Records excerpted from a collection
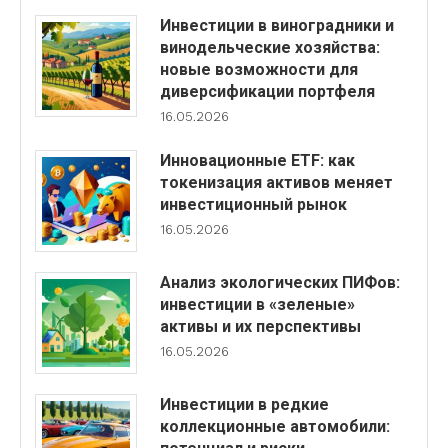
Инвестиции в виноградники и
винодельческие хозяйства:
новые возможности для
диверсификации портфеля
16.05.2026
Инновационные ETF: как
токенизация активов меняет
инвестиционный рынок
16.05.2026
Анализ экологических ПИФов:
инвестиции в «зеленые»
активы и их перспективы
16.05.2026
Инвестиции в редкие
коллекционные автомобили:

Work request: Once the pictures are removed, print all the remaining data exactly as it stands.

Solution:
Инвестиции в виноградники и
винодельческие хозяйства:
новые возможности для
диверсификации портфеля
16.05.2026
Инновационные ETF: как
токенизация активов меняет
инвестиционный рынок
16.05.2026
Анализ экологических ПИФов:
инвестиции в «зеленые»
активы и их перспективы
16.05.2026
Инвестиции в редкие
коллекционные автомобили:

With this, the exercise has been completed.